Access the files Download the ZIP file (1011.4 MB)
Access the files using the Google Cloud Storage Browser here . Login with a Google account is required.
Access the data using Google Cloud "gsutil": gsutil -m cp -r gs://challenge-2016-1.0.0.physionet.org DESTINATION
Download the files using your terminal: wget -r -N -c -np https://physionet.org/files/challenge-2016/1.0.0/
In each of the databases, each record begins with the same letter followed by a sequential, but random number. Files from the same patient are unlikely to be numerically adjacent. The training and test sets have each been divided so that they are two sets of mutually exclusive populations (i.e., no recordings from the same subject/patient were are in both training and test sets). Moreover, there are two data sets that have been placed exclusively in either the training or test databases (to ensure there are ‘novel’ recording types and to reduce overfitting on the recording methods).
The current stethoscope is capable of recording heart sounds. The PCG signals obtained are temporal sequences and thus can be modeled using sophisticated Recurrent Neural Networks. Due to their well-known capabilities for modeling and analyzing sequential data even in the presence of noise, we developed an RNN model for automated cardiac auscultation.

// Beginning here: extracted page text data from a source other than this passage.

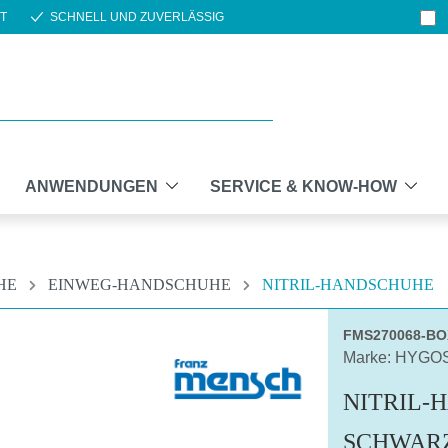
T
SCHNELL UND ZUVERLÄSSIG
ANWENDUNGEN
SERVICE & KNOW-HOW
HE
EINWEG-HANDSCHUHE
NITRIL-HANDSCHUHE
FMS270068-BO
Marke: HYGO
NITRIL-
SCHWAR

The denoising function) removes speech and ambient noise components from the PCG signal. The current code has not used the above function but to improve classification accuracy and manual hearing it is highly recommended to denoise the raw data
It is the process of identifying and extracting the discrete portions from the heart signal which are S1 (Lub) and S2 (Dub). The main aim of this process is to align all audio data from a common reference point (for ex. S1) and extract 2, 5 or 8 heart cycles that are required for the RNN models’ enhanced performance.
The following methods were implemented for segmentation :
-
Springer Segmentation algorithm : This algorithm is a probabilistic model that trains an HMM model based on logistic regression to assign the various states of the parts of the heart cycle(1-S1, 2-systole, 3-S2, 4-Diastole). The output is an array of assigned states which gives us the segments i.e. cycles of the heart sound. This requires ECG data for the corresponding PCG data for training the HMM. The Physionet dataset had ECG data only for training-a and thus the algorithm performed poorly for the other data sets.
-
The wider the range of ECG available for the training data the better the segmentation process.
-
The current springer code is in Matlab which is slower and an implementation in Python will be faster.
We used Mel-frequency cepstral coefficients (MFCCs) to represent the PCG signal in compact representation. MFCCs are used almost in every study on automatic heart sound classification due to their effectiveness in speech analysis. We compute MFCCs from 25ms of the window with a step size of 10ms. We select the first 13 MFCCs for compact representation of the PCG signal as a large feature space does not always improve the recognition rate of the model.
- visible layer or input layer : size of input = 13 (mfcc matrix has column size 13)
- hidden layer 1: LSTM layer
- hidden layer 2: LSTM layer
- 1 dense layer having activation function = "relu" (rectified linear)
- output layer : classification
- loss function: to compute the loss (currently "mean squared error")
- optimizer function: adam
- metrics: accuracy
- model.fit: this function tries for the best possible fit of the model to the training data.
-
Dropout : It is used for regularization(has to be tried for different values to find optimum dropout)
-
No. of LSTM layers: the trend showed that accuracy increased with increase in layers but it also affected the computation significantly.
-
Threshold for classification for 0/1. (has to be tried for different values to find optimum threshold)
-
RNN provides promising results with accuracy close to 70%. Idealy First we should align S1/S2 segments to get best results.
-
The accuracy was increasing as the number of LSTM layers was increasing but resulted in a significantly larger computation period.
-
There is a tradeoff between sensitivity and specificity depending on the threshold for classification.
for better accuracy, first one may use springer segmentation code to segment and get the location of S1/ S2 and use this model.